[Stored items from a collection]
┌────────
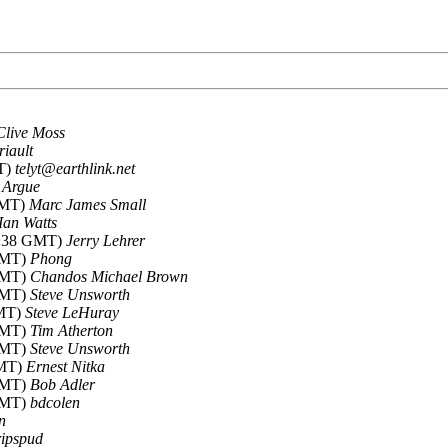
Clive Moss
riault
MT)
telyt@earthlink.net
 Argue
 GMT)
Marc James Small
Ian Watts
13:38 GMT)
Jerry Lehrer
 GMT)
Phong
 GMT)
Chandos Michael Brown
 GMT)
Steve Unsworth
GMT)
Steve LeHuray
 GMT)
Tim Atherton
 GMT)
Steve Unsworth
GMT)
Ernest Nitka
 GMT)
Bob Adler
 GMT)
bdcolen
n
ripspud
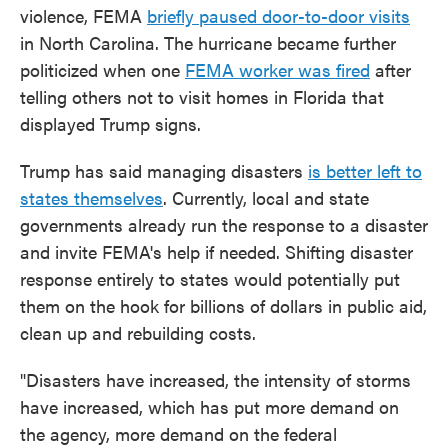
violence, FEMA
briefly paused door-to-door visits
in North Carolina. The hurricane became further
politicized when one
FEMA worker was fired
after
telling others not to visit homes in Florida that
displayed Trump signs.
Trump has said managing disasters
is better left to
states themselves
. Currently, local and state
governments already run the response to a disaster
and invite FEMA's help if needed. Shifting disaster
response entirely to states would potentially put
them on the hook for billions of dollars in public aid,
clean up and rebuilding costs.
"Disasters have increased, the intensity of storms
have increased, which has put more demand on
the agency, more demand on the federal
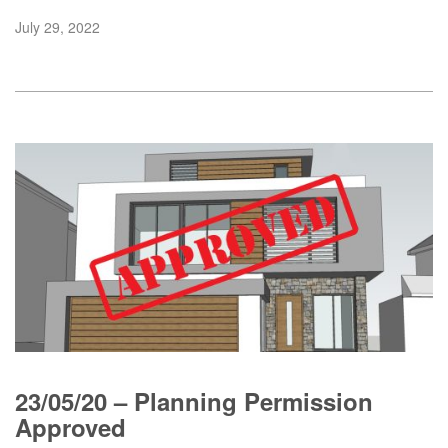
July 29, 2022
23/05/20 – Planning Permission
Approved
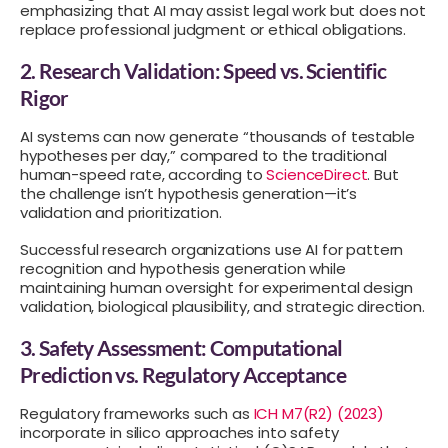
emphasizing that AI may assist legal work but does not
replace professional judgment or ethical obligations.
2. Research Validation: Speed vs. Scientific
Rigor
AI systems can now generate “thousands of testable
hypotheses per day,” compared to the traditional
human-speed rate, according to
ScienceDirect
. But
the challenge isn’t hypothesis generation—it’s
validation and prioritization.
Successful research organizations use AI for pattern
recognition and hypothesis generation while
maintaining human oversight for experimental design
validation, biological plausibility, and strategic direction.
3. Safety Assessment: Computational
Prediction vs. Regulatory Acceptance
Regulatory frameworks such as
ICH M7(R2) (2023)
incorporate in silico approaches into safety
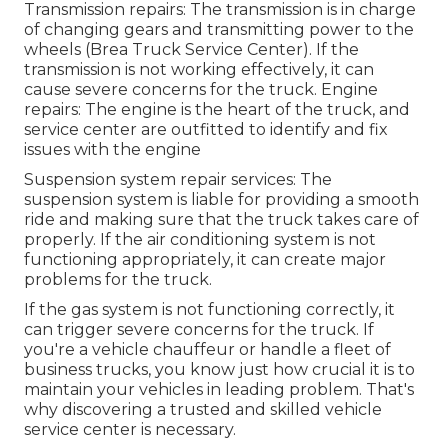
Transmission repairs: The transmission is in charge
of changing gears and transmitting power to the
wheels (Brea Truck Service Center). If the
transmission is not working effectively, it can
cause severe concerns for the truck. Engine
repairs: The engine is the heart of the truck, and
service center are outfitted to identify and fix
issues with the engine
Suspension system repair services: The
suspension system is liable for providing a smooth
ride and making sure that the truck takes care of
properly. If the air conditioning system is not
functioning appropriately, it can create major
problems for the truck.
If the gas system is not functioning correctly, it
can trigger severe concerns for the truck. If
you're a vehicle chauffeur or handle a fleet of
business trucks, you know just how crucial it is to
maintain your vehicles in leading problem. That's
why discovering a trusted and skilled vehicle
service center is necessary.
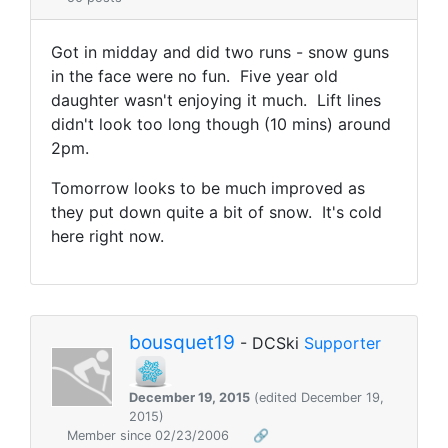
Got in midday and did two runs - snow guns
in the face were no fun. Five year old
daughter wasn't enjoying it much. Lift lines
didn't look too long though (10 mins) around
2pm.
Tomorrow looks to be much improved as
they put down quite a bit of snow. It's cold
here right now.
bousquet19
- DCSki
Supporter
December 19, 2015
(edited December 19,
2015)
Member since 02/23/2006
🔗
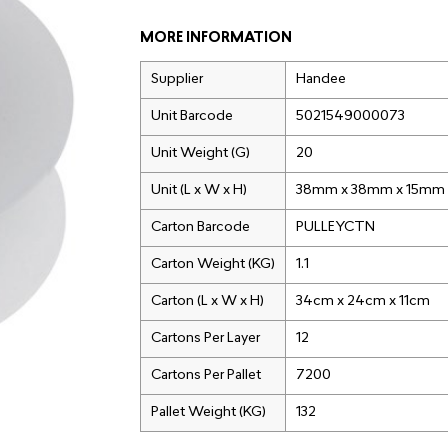
MORE INFORMATION
Supplier
Handee
Unit Barcode
5021549000073
Unit Weight (G)
20
Unit (L x W x H)
38mm x 38mm x 15mm
Carton Barcode
PULLEYCTN
Carton Weight (KG)
1.1
Carton (L x W x H)
34cm x 24cm x 11cm
Cartons Per Layer
12
Cartons Per Pallet
7200
Pallet Weight (KG)
132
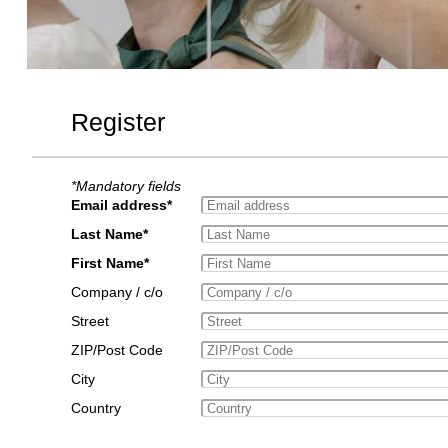
Register
*Mandatory fields
Email address*
Last Name*
First Name*
Company / c/o
Street
ZIP/Post Code
City
Country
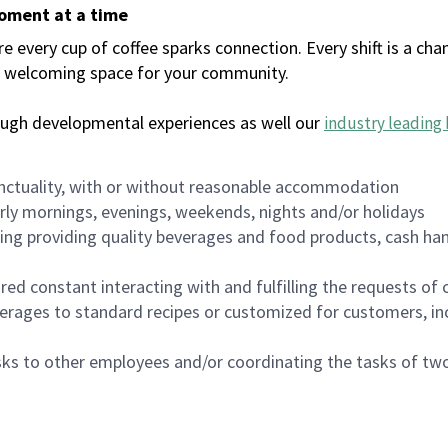
moment at a time
every cup of coffee sparks connection. Every shift is a chan
 a welcoming space for your community.
ough developmental experiences as well our
industry leading 
nctuality, with or without reasonable accommodation
arly mornings, evenings, weekends, nights and/or holidays
ing providing quality beverages and food products, cash han
uired constant interacting with and fulfilling the requests o
erages to standard recipes or customized for customers, inc
asks to other employees and/or coordinating the tasks of t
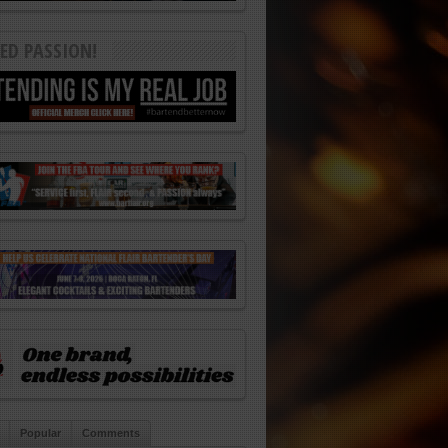
ED PASSION!
Popular
Comments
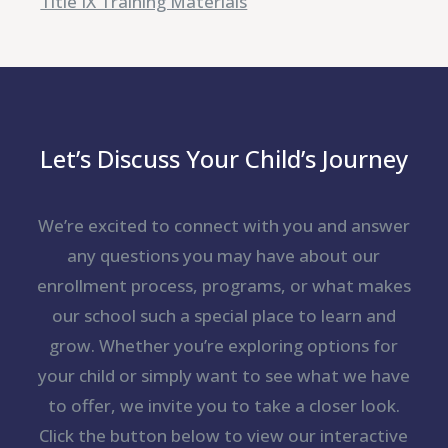
Title IX Training Materials
Let’s Discuss Your Child’s Journey
We’re excited to connect with you and answer
any questions you may have about our
enrollment process, programs, or what makes
our school such a special place to learn and
grow. Whether you’re exploring options for
your child or simply want to see what we have
to offer, we invite you to take a closer look.
Click the button below to view our interactive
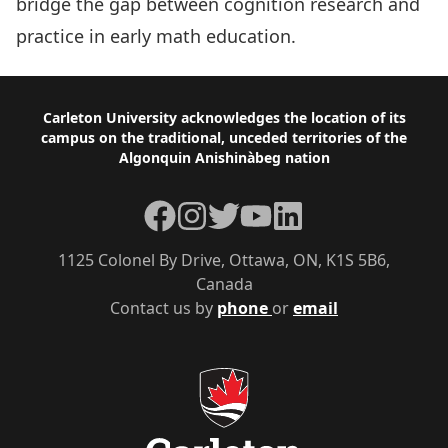
bridge the gap between cognition research and
practice in early math education.
Footer
Carleton University acknowledges the location of its
campus on the traditional, unceded territories of the
Algonquin Anishinàbeg nation
Facebook
Instagram
Twitter
YouTube
LinkedIn
1125 Colonel By Drive, Ottawa, ON, K1S 5B6,
Canada
Contact us by
phone
or
email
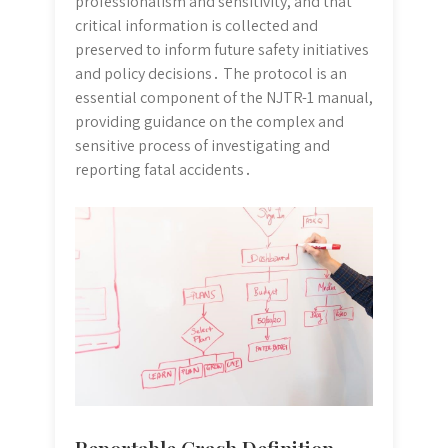
professionalism and sensitivity, and that
critical information is collected and
preserved to inform future safety initiatives
and policy decisions․ The protocol is an
essential component of the NJTR-1 manual,
providing guidance on the complex and
sensitive process of investigating and
reporting fatal accidents․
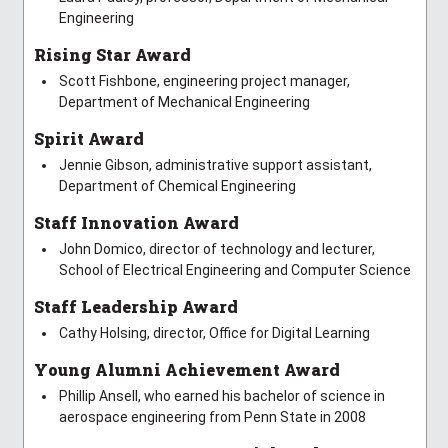
Engineering
Rising Star Award
Scott Fishbone, engineering project manager,
Department of Mechanical Engineering
Spirit Award
Jennie Gibson, administrative support assistant,
Department of Chemical Engineering
Staff Innovation Award
John Domico, director of technology and lecturer,
School of Electrical Engineering and Computer Science
Staff Leadership Award
Cathy Holsing, director, Office for Digital Learning
Young Alumni Achievement Award
Phillip Ansell, who earned his bachelor of science in
aerospace engineering from Penn State in 2008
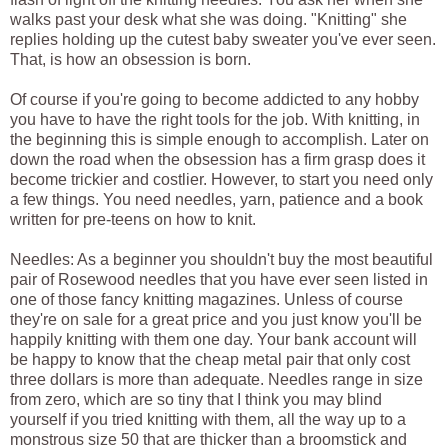
walks past your desk what she was doing. "Knitting" she
replies holding up the cutest baby sweater you've ever seen.
That, is how an obsession is born.
Of course if you're going to become addicted to any hobby
you have to have the right tools for the job. With knitting, in
the beginning this is simple enough to accomplish. Later on
down the road when the obsession has a firm grasp does it
become trickier and costlier. However, to start you need only
a few things. You need needles, yarn, patience and a book
written for pre-teens on how to knit.
Needles: As a beginner you shouldn't buy the most beautiful
pair of Rosewood needles that you have ever seen listed in
one of those fancy knitting magazines. Unless of course
they're on sale for a great price and you just know you'll be
happily knitting with them one day. Your bank account will
be happy to know that the cheap metal pair that only cost
three dollars is more than adequate. Needles range in size
from zero, which are so tiny that I think you may blind
yourself if you tried knitting with them, all the way up to a
monstrous size 50 that are thicker than a broomstick and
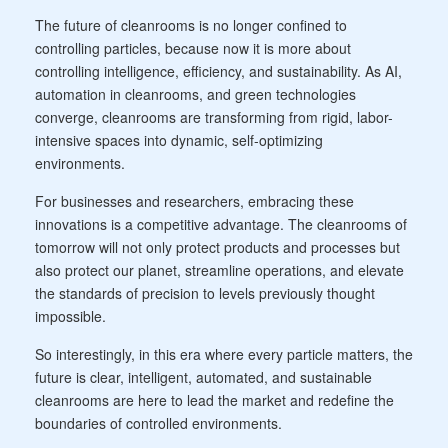
The future of cleanrooms is no longer confined to
controlling particles, because now it is more about
controlling intelligence, efficiency, and sustainability. As AI,
automation in cleanrooms, and green technologies
converge, cleanrooms are transforming from rigid, labor-
intensive spaces into dynamic, self-optimizing
environments.
For businesses and researchers, embracing these
innovations is a competitive advantage. The cleanrooms of
tomorrow will not only protect products and processes but
also protect our planet, streamline operations, and elevate
the standards of precision to levels previously thought
impossible.
So interestingly, in this era where every particle matters, the
future is clear, intelligent, automated, and sustainable
cleanrooms are here to lead the market and redefine the
boundaries of controlled environments.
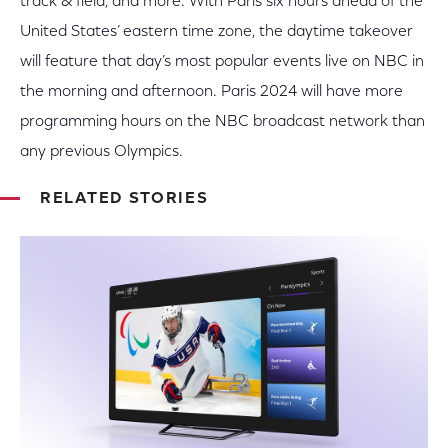
track & field, and more. With Paris six hours ahead of the
United States’ eastern time zone, the daytime takeover
will feature that day’s most popular events
live
on NBC in
the morning and afternoon. Paris 2024 will have more
programming hours on the NBC broadcast network than
any previous Olympics.
RELATED STORIES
└────────
# EXERCISE AIM
Lines in the data that hold "which" must be located and copied.

# ANSWER FOR THE TASK
have increased, which has put more demand on
from zero, which are so tiny that I think you may blind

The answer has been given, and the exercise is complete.